SaaS Churn Rate by Customer Segment: 2025

Customer size creates the single largest variance in SaaS churn rates, with enterprise customers demonstrating 5.8x better retention than SMB customers despite longer sales cycles and higher acquisition costs.

Customer Segment Monthly Churn Rate Annual Churn Rate Avg.
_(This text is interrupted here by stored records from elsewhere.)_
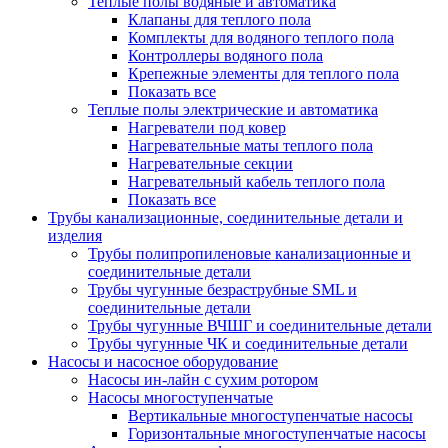
Теплые полы водяные и автоматика
Клапаны для теплого пола
Комплекты для водяного теплого пола
Контроллеры водяного пола
Крепежные элементы для теплого пола
Показать все
Теплые полы электрические и автоматика
Нагреватели под ковер
Нагревательные маты теплого пола
Нагревательные секции
Нагревательный кабель теплого пола
Показать все
Трубы канализационные, соединительные детали и
изделия
Трубы полипропиленовые канализационные и
соединительные детали
Трубы чугунные безраструбные SML и
соединительные детали
Трубы чугунные ВЧШГ и соединительные детали
Трубы чугунные ЧК и соединительные детали
Насосы и насосное оборудование
Насосы ин-лайн с сухим ротором
Насосы многоступенчатые
Вертикальные многоступенчатые насосы
Горизонтальные многоступенчатые насосы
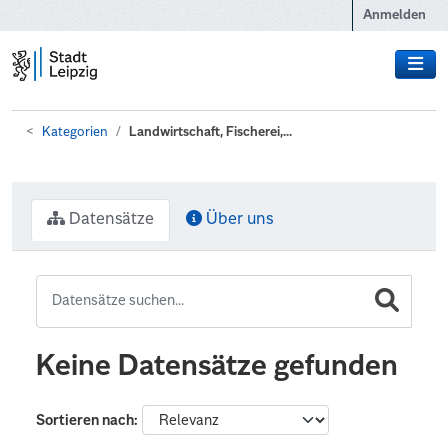
Zum Hauptinhalt wechseln
Anmelden
Kategorien
Landwirtschaft, Fischerei,...
Datensätze
Über uns
Keine Datensätze gefunden
Sortieren nach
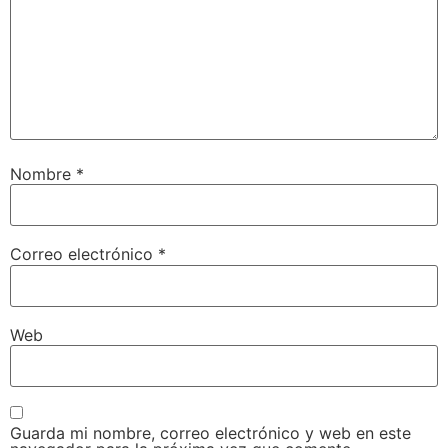
Nombre
*
Correo electrónico
*
Web
Guarda mi nombre, correo electrónico y web en este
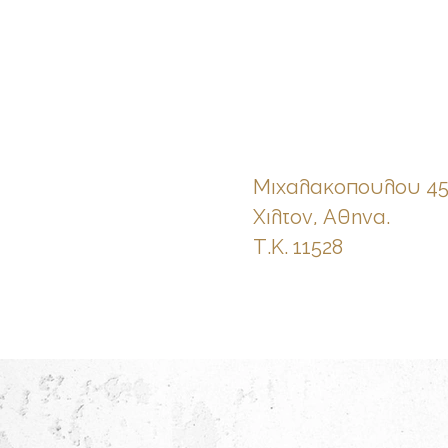
Μιχαλακοπουλου 45
Χιλτον, Αθηνα.
Τ.Κ. 11528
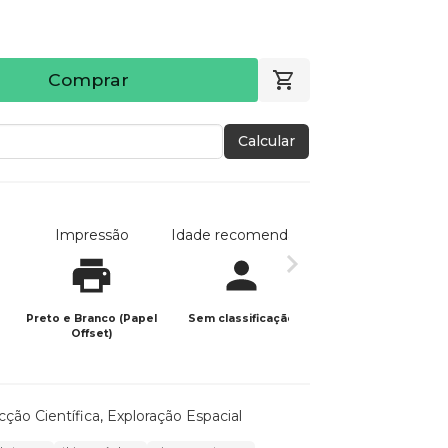
Comprar
Calcular
Impressão
Idade recomendada
Data de publicaç
Preto e Branco (Papel
Sem classificação
13/05/2026
Offset)
cção Científica
,
Exploração Espacial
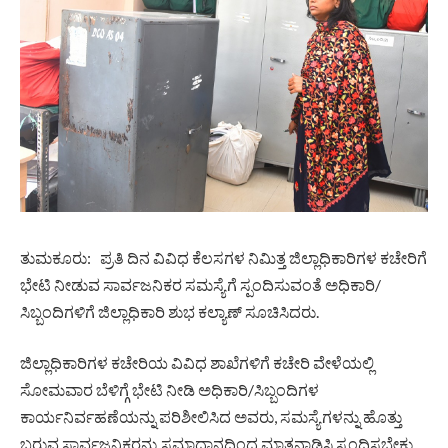
ತುಮಕೂರು: ಪ್ರತಿ ದಿನ ವಿವಿಧ ಕೆಲಸಗಳ ನಿಮಿತ್ತ ಜಿಲ್ಲಾಧಿಕಾರಿಗಳ ಕಚೇರಿಗೆ
ಭೇಟಿ ನೀಡುವ ಸಾರ್ವಜನಿಕರ ಸಮಸ್ಯೆಗೆ ಸ್ಪಂದಿಸುವಂತೆ ಅಧಿಕಾರಿ/
ಸಿಬ್ಬಂದಿಗಳಿಗೆ ಜಿಲ್ಲಾಧಿಕಾರಿ ಶುಭ ಕಲ್ಯಾಣ್ ಸೂಚಿಸಿದರು.
ಜಿಲ್ಲಾಧಿಕಾರಿಗಳ ಕಚೇರಿಯ ವಿವಿಧ ಶಾಖೆಗಳಿಗೆ ಕಚೇರಿ ವೇಳೆಯಲ್ಲಿ
ಸೋಮವಾರ ಬೆಳಿಗ್ಗೆ ಭೇಟಿ ನೀಡಿ ಅಧಿಕಾರಿ/ಸಿಬ್ಬಂದಿಗಳ
ಕಾರ್ಯನಿರ್ವಹಣೆಯನ್ನು ಪರಿಶೀಲಿಸಿದ ಅವರು, ಸಮಸ್ಯೆಗಳನ್ನು ಹೊತ್ತು
ಬರುವ ಸಾರ್ವಜನಿಕರನ್ನು ಸಮಾಧಾನದಿಂದ ಮಾತನಾಡಿಸಿ ಸ್ಪಂದಿಸಬೇಕು.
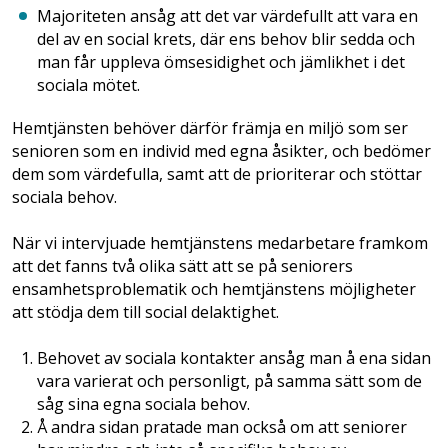
Majoriteten ansåg att det var värdefullt att vara en
del av en social krets, där ens behov blir sedda och
man får uppleva ömsesidighet och jämlikhet i det
sociala mötet.
Hemtjänsten behöver därför främja en miljö som ser
senioren som en individ med egna åsikter, och bedömer
dem som värdefulla, samt att de prioriterar och stöttar
sociala behov.
När vi intervjuade hemtjänstens medarbetare framkom
att det fanns två olika sätt att se på seniorers
ensamhetsproblematik och hemtjänstens möjligheter
att stödja dem till social delaktighet.
Behovet av sociala kontakter ansåg man å ena sidan
vara varierat och personligt, på samma sätt som de
såg sina egna sociala behov.
Å andra sidan pratade man också om att seniorer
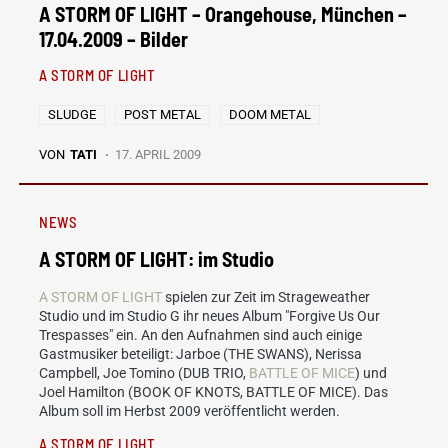
A STORM OF LIGHT – Orangehouse, München –
17.04.2009 – Bilder
A STORM OF LIGHT
SLUDGE
POST METAL
DOOM METAL
VON
TATI
17. APRIL 2009
NEWS
A STORM OF LIGHT: im Studio
A STORM OF LIGHT
spielen zur Zeit im Strageweather
Studio und im Studio G ihr neues Album "Forgive Us Our
Trespasses" ein. An den Aufnahmen sind auch einige
Gastmusiker beteiligt: Jarboe (THE SWANS), Nerissa
Campbell, Joe Tomino (DUB TRIO,
BATTLE OF MICE
) und
Joel Hamilton (BOOK OF KNOTS, BATTLE OF MICE). Das
Album soll im Herbst 2009 veröffentlicht werden.
A STORM OF LIGHT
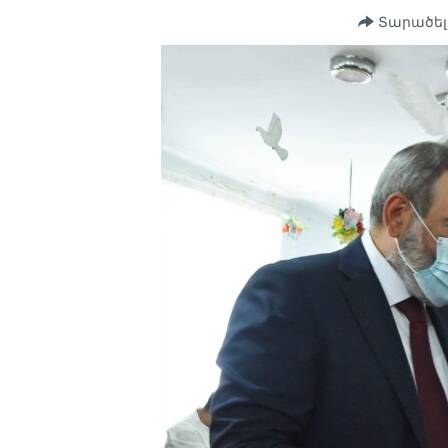
Տարածել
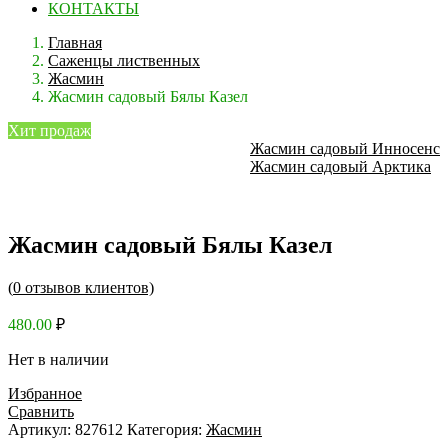
КОНТАКТЫ
Главная
Саженцы лиственных
Жасмин
Жасмин садовый Бялы Казел
Хит продаж
Жасмин садовый Инносенс
Жасмин садовый Арктика
Жасмин садовый Бялы Казел
(
0
отзывов клиентов)
480.00
₽
Нет в наличии
Избранное
Сравнить
Артикул:
827612
Категория:
Жасмин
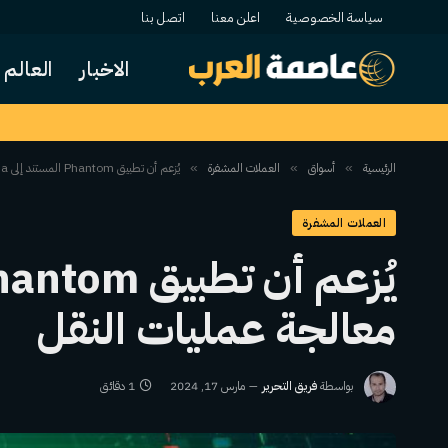
سياسة الخصوصية
اعلن معنا
اتصل بنا
الاخبار
العالم
الرئيسية
أسواق
العملات المشفرة
يُزعم أن تطبيق Phantom المستند إلى Solana فشل في معالجة عمليات النقل
»
»
»
العملات المشفرة
معالجة عمليات النقل
بواسطة
فريق التحرير
مارس 17, 2024
1 دقائق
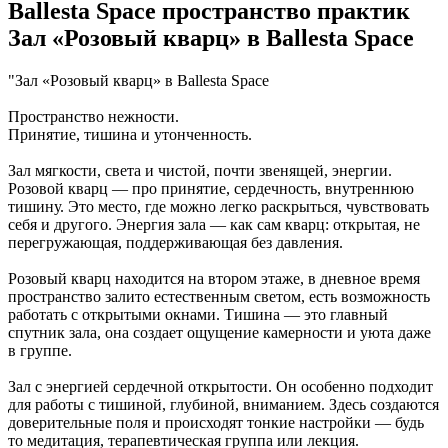
Ballesta Space пространство практик
Зал «Розовый кварц» в Ballesta Space
"Зал «Розовый кварц» в Ballesta Space
Пространство нежности.
Принятие, тишина и утонченность.
Зал мягкости, света и чистой, почти звенящей, энергии.
Розовой кварц — про принятие, сердечность, внутреннюю
тишину. Это место, где можно легко раскрыться, чувствовать
себя и другого. Энергия зала — как сам кварц: открытая, не
перегружающая, поддерживающая без давления.
Розовый кварц находится на втором этаже, в дневное время
пространство залито естественным светом, есть возможность
работать с открытыми окнами. Тишина — это главный
спутник зала, она создает ощущение камерности и уюта даже
в группе.
Зал с энергией сердечной открытости. Он особенно подходит
для работы с тишиной, глубиной, вниманием. Здесь создаются
доверительные поля и происходят тонкие настройки — будь
то медитация, терапевтическая группа или лекция.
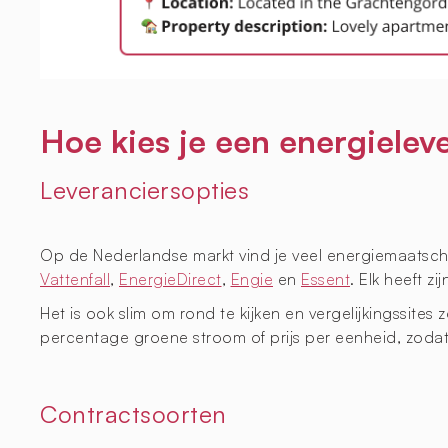
Hoe kies je een energieleve
Leveranciersopties
Op de Nederlandse markt vind je veel energiemaatscha
Vattenfall
,
EnergieDirect
,
Engie
en
Essent
. Elk heeft z
Het is ook slim om rond te kijken en vergelijkingssites 
percentage groene stroom of prijs per eenheid, zodat j
Contractsoorten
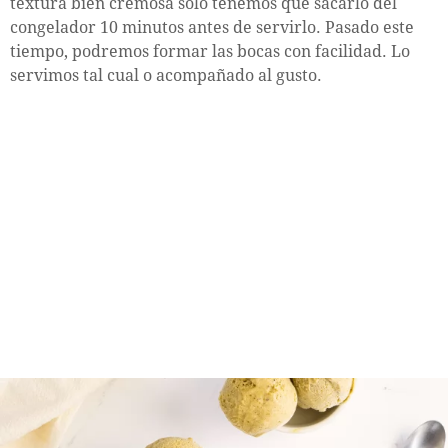
textura bien cremosa solo tenemos que sacarlo del
congelador 10 minutos antes de servirlo. Pasado este
tiempo, podremos formar las bocas con facilidad. Lo
servimos tal cual o acompañado al gusto.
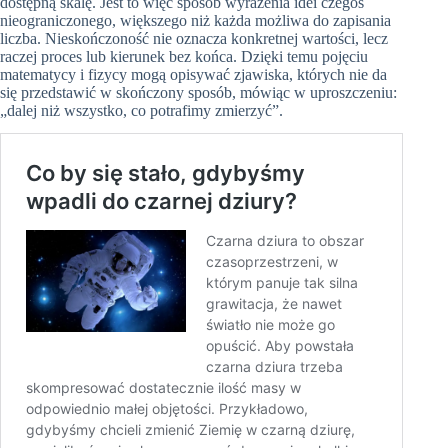
dostępną skalę. Jest to więc sposób wyrażenia idei czegoś
nieograniczonego, większego niż każda możliwa do zapisania
liczba. Nieskończoność nie oznacza konkretnej wartości, lecz
raczej proces lub kierunek bez końca. Dzięki temu pojęciu
matematycy i fizycy mogą opisywać zjawiska, których nie da
się przedstawić w skończony sposób, mówiąc w uproszczeniu:
„dalej niż wszystko, co potrafimy zmierzyć”.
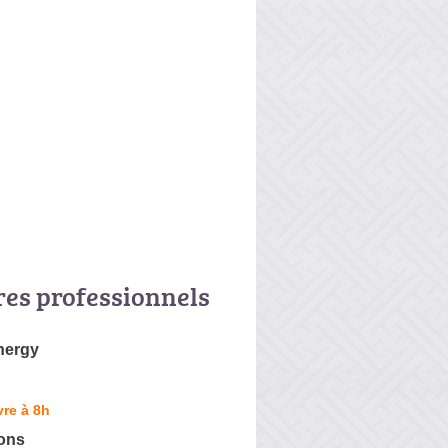
res professionnels
nergy
re à 8h
ions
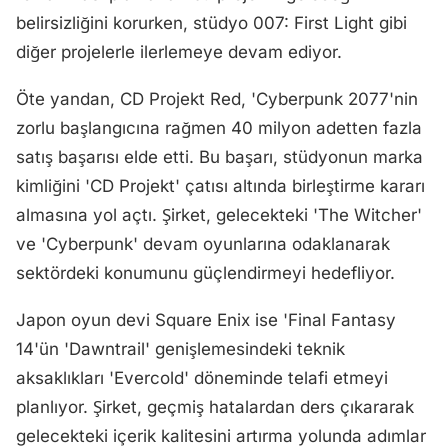
belirsizliğini korurken, stüdyo 007: First Light gibi
diğer projelerle ilerlemeye devam ediyor.
Öte yandan, CD Projekt Red, 'Cyberpunk 2077'nin
zorlu başlangıcına rağmen 40 milyon adetten fazla
satış başarısı elde etti. Bu başarı, stüdyonun marka
kimliğini 'CD Projekt' çatısı altında birleştirme kararı
almasına yol açtı. Şirket, gelecekteki 'The Witcher'
ve 'Cyberpunk' devam oyunlarına odaklanarak
sektördeki konumunu güçlendirmeyi hedefliyor.
Japon oyun devi Square Enix ise 'Final Fantasy
14'ün 'Dawntrail' genişlemesindeki teknik
aksaklıkları 'Evercold' döneminde telafi etmeyi
planlıyor. Şirket, geçmiş hatalardan ders çıkararak
gelecekteki içerik kalitesini artırma yolunda adımlar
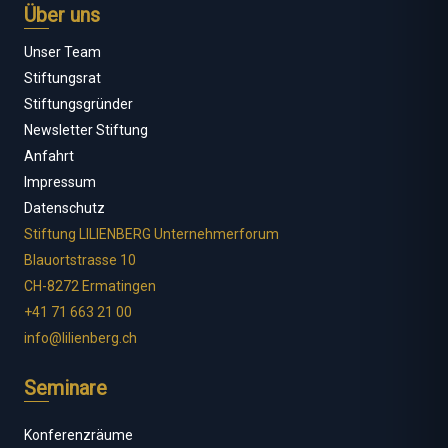
Über uns
Unser Team
Stiftungsrat
Stiftungsgründer
Newsletter Stiftung
Anfahrt
Impressum
Datenschutz
Stiftung LILIENBERG Unternehmerforum
Blauortstrasse 10
CH-8272 Ermatingen
+41 71 663 21 00
info@lilienberg.ch
Seminare
Konferenzräume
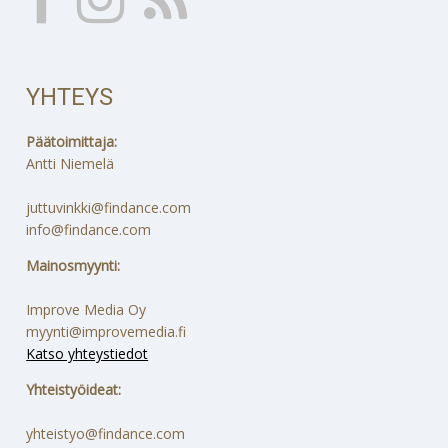
YHTEYS
Päätoimittaja:
Antti Niemelä
juttuvinkki@findance.com
info@findance.com
Mainosmyynti:
Improve Media Oy
myynti@improvemedia.fi
Katso yhteystiedot
Yhteistyöideat:
yhteistyo@findance.com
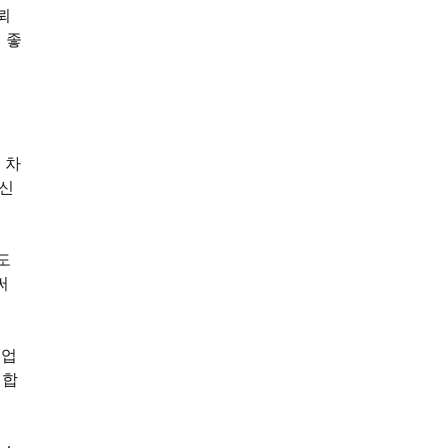
뢰
 좋
 차
 신
도
써
급업
인합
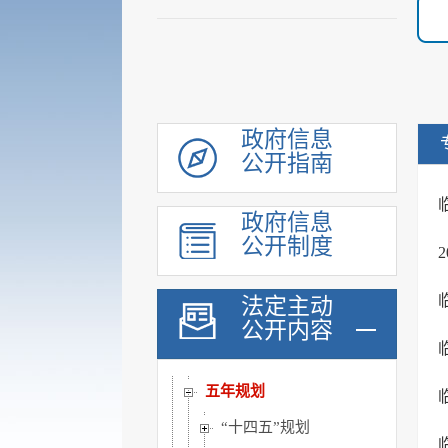
政府信息
公开指南
领导信息
政府信息
机构职能
公开制度
履职依据
会议公开
法定主动
决策公开
公开内容
规划计划
五年规划
“十四五”规划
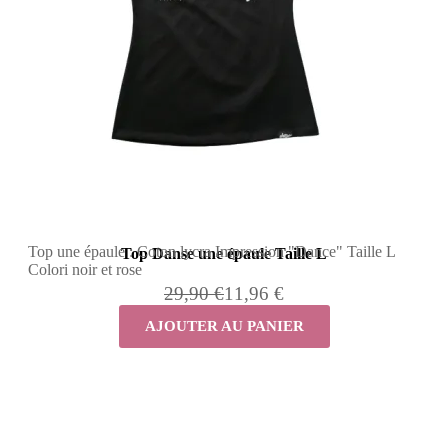
Top une épaule : Coton lycra Impression "Dance" Taille L
Top Danse une épaule Taille L
Colori noir et rose
29,90 €
11,96 €
AJOUTER AU PANIER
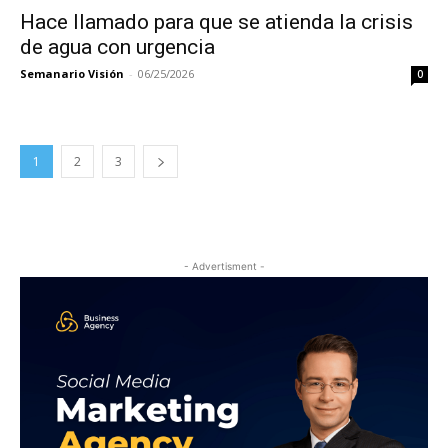
Hace llamado para que se atienda la crisis
de agua con urgencia
Semanario Visión
-
06/25/2026
0
1
2
3
- Advertisment -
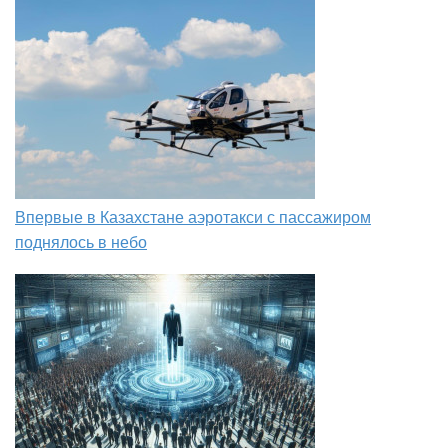
Впервые в Казахстане аэротакси с пассажиром
поднялось в небо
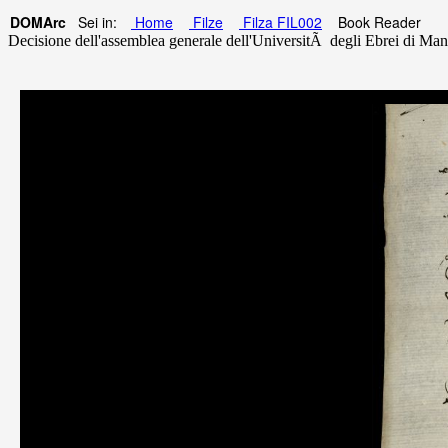
DOMArc
Sei in:
Home
Filze
Filza FIL002
Book Reader
Decisione dell'assemblea generale dell'UniversitÃ degli Ebrei di Mantova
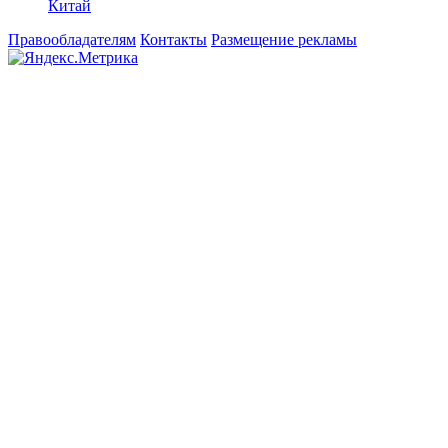
Китай
Правообладателям
Контакты
Размещение рекламы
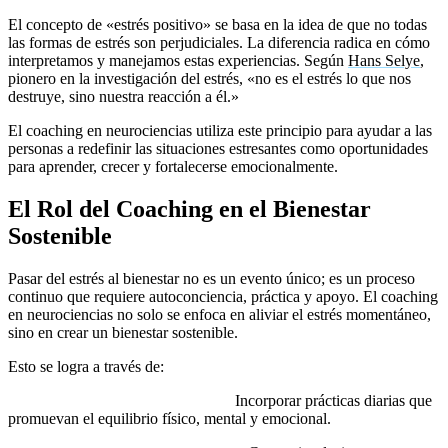
El concepto de «estrés positivo» se basa en la idea de que no todas
las formas de estrés son perjudiciales. La diferencia radica en cómo
interpretamos y manejamos estas experiencias. Según
Hans Selye
,
pionero en la investigación del estrés, «no es el estrés lo que nos
destruye, sino nuestra reacción a él.»
El coaching en neurociencias utiliza este principio para ayudar a las
personas a redefinir las situaciones estresantes como oportunidades
para aprender, crecer y fortalecerse emocionalmente.
El Rol del Coaching en el Bienestar
Sostenible
Pasar del estrés al bienestar no es un evento único; es un proceso
continuo que requiere autoconciencia, práctica y apoyo. El coaching
en neurociencias no solo se enfoca en aliviar el estrés momentáneo,
sino en crear un bienestar sostenible.
Esto se logra a través de:
Desarrollo de hábitos saludables:
Incorporar prácticas diarias que
promuevan el equilibrio físico, mental y emocional.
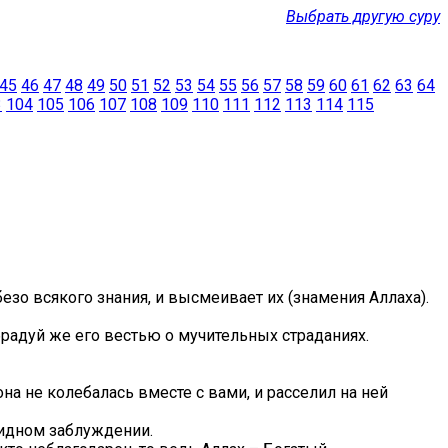
Выбрать другую суру
45
46
47
48
49
50
51
52
53
54
55
56
57
58
59
60
61
62
63
64
3
104
105
106
107
108
109
110
111
112
113
114
115
езо всякого знания, и высмеивает их (знамения Аллаха).
брадуй же его вестью о мучительных страданиях.
а не колебалась вместе с вами, и расселил на ней
видном заблуждении.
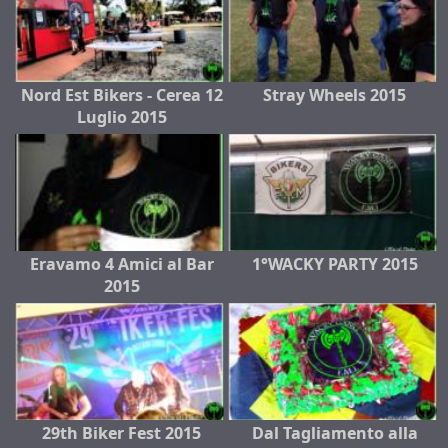
Nord Est Bikers - Cerea 12
Stray Wheels 2015
Luglio 2015
Eravamo 4 Amici al Bar
1°WACKY PARTY 2015
2015
29th Biker Fest 2015
Dal Tagliamento alla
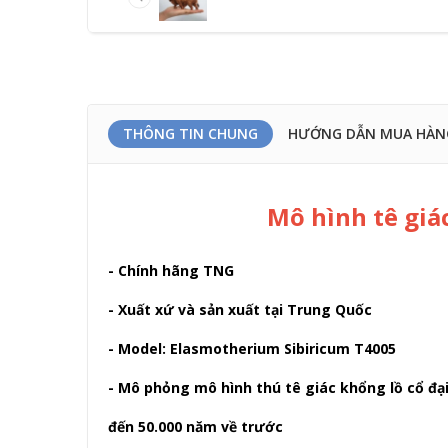
THÔNG TIN CHUNG
HƯỚNG DẪN MUA HÀN
Mô hình tê giá
- Chính hãng TNG
- Xuất xứ và sản xuất tại Trung Quốc
- Model: Elasmotherium Sibiricum T4005
- Mô phỏng mô hình thú tê giác khổng lồ cổ 
đến 50.000 năm về trước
Contract Length
Enterprise (1000+ employees) 1.2% 13.6% 24.3 months
Mid-Market (100-999 employees) 2.8% 29.4% 16.7 months
SMB (10-99 employees) 6.4% 57.8% 8.2 months
Micro-Business (<10 employees) 8.9% 69.1% 4.6 months

Research Insights:

  • Enterprise churn remains below 1.5% monthly across all SaaS verticals, driven by multi-year contracts (average 24.3 months), and procurement processes that involve multiple stakeholders, making replacement difficult.
  • SMB churn concentrates in the first 90 days, with 43% of all SMB customer losses occurring within the first quarter post-purchase, indicating that onboarding quality and time-to-value acceleration represent the highest-leverage retention investments for SMB-focused SaaS companies.
  • The SMB-to-mid-market churn gap (6.4% vs. 2.8%) narrows to just 1.1% for companies with dedicated SMB customer success teams, demonstrating that segment-specific retention resources deliver measurable ROI even when individual customer LTV is modest.